The day was dry and chilly as I set off from the Coillte car park on the north side of the range. The objective for this morning was the Clydagh Valley Horseshoe. This is a nice outing of approximately 13K in length and 1100mtrs of ascent. It was bang on 8am when I left the car. I decided to do the route anti-clockwise today for a change and head for Knocknanuss and over Slievecushnabinnea and on to Galtymore. The steep slog up Knocknanuss is a bit of a leg burner but the expanding views across the valley more than make up for it. Soon enough the gradient eases but as I went higher so did the biting wind. Heading along the ridge towards Galtymor there was no doubt that hat and gloves were required. Above 800meters there was a coating of hoare frost on the grass which reminded one (if one needed reminding today) that winter was not gone yet.
I was walking strongly and the hamstring wasn't giving any trouble so I was enjoying myself immensely. A layer of cloud veiled the summit so there was no reason to delay and I descended out of the biting cold to the col under Galtybeg. There is a real problem now on the Galtees with damage caused by the thousands that visit there mountains and the ever widening scars caused by hikers is becoming more and more of a eyesore. Progress is at best mucky and I fear that it is only a matter of time before someone falls to their death from a steep mucky patch above Lough Diheen. All the way to the summit of Galtbeg the ground is mucky but thereafter the descent to the col under Cush is OK. I actually ran about two-thirds of this and continued to set a brisk pace for the 180meters to the top. Again I ran down to the level shoulder under it and walked the rest of the way to the car. The day was now sunny and clear and low down the temperatures were very pleasant. I arrived back at the car exactly 3hours after I started and well happy with my outing.

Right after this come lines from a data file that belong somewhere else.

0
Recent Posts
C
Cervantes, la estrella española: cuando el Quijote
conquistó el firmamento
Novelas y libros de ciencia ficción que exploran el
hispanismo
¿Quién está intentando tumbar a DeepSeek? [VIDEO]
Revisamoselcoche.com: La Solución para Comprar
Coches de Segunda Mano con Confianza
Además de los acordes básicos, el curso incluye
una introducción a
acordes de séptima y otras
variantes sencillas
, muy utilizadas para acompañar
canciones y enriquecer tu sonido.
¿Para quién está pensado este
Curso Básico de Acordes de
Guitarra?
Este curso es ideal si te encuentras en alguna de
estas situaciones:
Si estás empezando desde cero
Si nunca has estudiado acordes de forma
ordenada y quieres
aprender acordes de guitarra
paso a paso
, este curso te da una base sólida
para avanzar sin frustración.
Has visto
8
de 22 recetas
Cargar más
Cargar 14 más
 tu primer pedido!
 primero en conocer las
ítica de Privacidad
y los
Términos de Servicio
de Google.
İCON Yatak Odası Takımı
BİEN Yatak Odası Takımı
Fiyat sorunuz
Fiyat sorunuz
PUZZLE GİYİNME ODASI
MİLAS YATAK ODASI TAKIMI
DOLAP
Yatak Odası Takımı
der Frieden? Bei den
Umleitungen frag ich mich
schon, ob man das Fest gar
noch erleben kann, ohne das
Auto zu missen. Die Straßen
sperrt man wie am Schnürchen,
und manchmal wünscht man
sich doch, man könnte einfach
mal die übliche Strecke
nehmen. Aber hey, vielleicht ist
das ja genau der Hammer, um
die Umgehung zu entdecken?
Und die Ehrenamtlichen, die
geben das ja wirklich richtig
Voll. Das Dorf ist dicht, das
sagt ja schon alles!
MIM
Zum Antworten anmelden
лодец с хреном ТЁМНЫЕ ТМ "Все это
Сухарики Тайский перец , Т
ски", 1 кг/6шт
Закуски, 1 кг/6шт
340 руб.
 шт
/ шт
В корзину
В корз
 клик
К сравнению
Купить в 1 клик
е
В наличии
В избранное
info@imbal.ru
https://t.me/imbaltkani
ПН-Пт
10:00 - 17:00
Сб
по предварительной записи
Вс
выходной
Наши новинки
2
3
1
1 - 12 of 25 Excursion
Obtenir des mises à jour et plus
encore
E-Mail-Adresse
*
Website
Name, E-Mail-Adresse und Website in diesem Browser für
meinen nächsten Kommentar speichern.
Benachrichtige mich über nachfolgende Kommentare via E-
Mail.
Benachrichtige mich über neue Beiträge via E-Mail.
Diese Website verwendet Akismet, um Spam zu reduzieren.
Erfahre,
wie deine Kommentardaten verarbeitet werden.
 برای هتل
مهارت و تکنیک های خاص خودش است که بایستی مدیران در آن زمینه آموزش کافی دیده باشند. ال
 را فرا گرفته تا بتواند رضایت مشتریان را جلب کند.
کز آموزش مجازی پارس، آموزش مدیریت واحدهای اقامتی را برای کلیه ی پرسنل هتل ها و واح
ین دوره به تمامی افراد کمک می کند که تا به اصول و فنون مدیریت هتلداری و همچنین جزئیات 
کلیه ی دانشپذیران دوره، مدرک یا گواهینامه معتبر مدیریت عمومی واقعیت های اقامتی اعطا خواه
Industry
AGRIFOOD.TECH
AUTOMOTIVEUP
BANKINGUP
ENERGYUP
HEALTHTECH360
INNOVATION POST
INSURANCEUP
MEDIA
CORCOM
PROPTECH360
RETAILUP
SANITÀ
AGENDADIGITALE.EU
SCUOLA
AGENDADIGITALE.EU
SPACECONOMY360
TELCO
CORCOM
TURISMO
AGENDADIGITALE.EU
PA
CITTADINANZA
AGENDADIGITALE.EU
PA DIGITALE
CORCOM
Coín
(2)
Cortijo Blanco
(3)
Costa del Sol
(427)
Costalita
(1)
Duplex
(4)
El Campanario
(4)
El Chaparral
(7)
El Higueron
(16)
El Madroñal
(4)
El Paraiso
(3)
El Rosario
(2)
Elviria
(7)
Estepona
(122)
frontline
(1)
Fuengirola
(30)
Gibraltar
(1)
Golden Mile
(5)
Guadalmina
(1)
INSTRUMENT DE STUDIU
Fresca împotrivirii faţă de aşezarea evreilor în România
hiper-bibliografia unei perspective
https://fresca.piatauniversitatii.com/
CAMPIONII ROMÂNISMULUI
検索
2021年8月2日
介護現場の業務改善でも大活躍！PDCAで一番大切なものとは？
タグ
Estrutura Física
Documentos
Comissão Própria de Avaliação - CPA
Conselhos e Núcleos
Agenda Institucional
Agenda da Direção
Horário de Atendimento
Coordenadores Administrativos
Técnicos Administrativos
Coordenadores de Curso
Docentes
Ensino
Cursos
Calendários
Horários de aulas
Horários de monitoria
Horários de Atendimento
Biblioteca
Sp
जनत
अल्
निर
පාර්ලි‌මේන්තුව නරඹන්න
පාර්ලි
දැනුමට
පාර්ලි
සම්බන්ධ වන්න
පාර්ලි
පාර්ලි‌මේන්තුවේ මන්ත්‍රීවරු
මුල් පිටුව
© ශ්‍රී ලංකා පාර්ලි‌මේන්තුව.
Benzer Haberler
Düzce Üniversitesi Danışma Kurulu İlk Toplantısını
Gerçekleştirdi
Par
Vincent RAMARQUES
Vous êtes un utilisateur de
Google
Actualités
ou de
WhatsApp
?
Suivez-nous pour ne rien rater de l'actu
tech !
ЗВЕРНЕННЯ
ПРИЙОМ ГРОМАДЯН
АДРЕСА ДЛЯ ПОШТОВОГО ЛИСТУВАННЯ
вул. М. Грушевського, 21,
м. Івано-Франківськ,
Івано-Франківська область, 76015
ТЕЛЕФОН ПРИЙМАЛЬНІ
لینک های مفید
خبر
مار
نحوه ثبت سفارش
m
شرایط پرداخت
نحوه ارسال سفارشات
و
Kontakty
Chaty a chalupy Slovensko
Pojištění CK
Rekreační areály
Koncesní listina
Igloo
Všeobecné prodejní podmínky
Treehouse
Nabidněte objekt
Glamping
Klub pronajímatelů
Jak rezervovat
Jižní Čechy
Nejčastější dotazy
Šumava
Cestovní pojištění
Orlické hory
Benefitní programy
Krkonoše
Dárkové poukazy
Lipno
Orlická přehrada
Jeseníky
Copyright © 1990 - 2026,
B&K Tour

And so the day arrived for the run. I had been looking forward to this for a while and I was hoping that my hamstring would not come against me too much. There was a huge entry this year with 1100 online and another couple of hundred turning up on the day. This meant that the start was quite congested and again I stayed too far back so after the gun for the start went I was just shuffling for a bit and had to duck and weave my way past many before I could settle into a decent run. This meant that I was 7mins 40 seconds doing the first mile and I was going to have to really speed up if I was going to come near my target of 70minutes for the race. I ran the next three miles at an average of 6mins 40 so passing the four mile marker I was back on track with a bit to spare. We were now running into a stiff headwind but I managed to maintain a seven minute mile for the next two. Between miles six and seven there is an uphill section and as fatigue was now becoming a factor I lost a fair bit of time here and was back outside target again. One good thing was that while the hamstring was quite tight it never pained me so I was able to push on. I would love to say that the last three miles passed in a blur but no, I remember them as an aching lung busting twenty minutes that I was very glad to see the end of. The pacemaker for seventy minutes had passed me at the seven mile mark and steadily drew away from me as we re-entered the town, so I was resigned to just missing my target. It was with delight that as I neared the finish line I could see the clock count down towards the seventy minutes. A final push over the last fifty meters saw me cross in 69minutes 54seconds. Not much under the seventy but seeing that sixty nine next to my name meant the world to me. I was fatigued but delighted but I am wondering what my target should be for next year, dare I dream of sub sixty five???.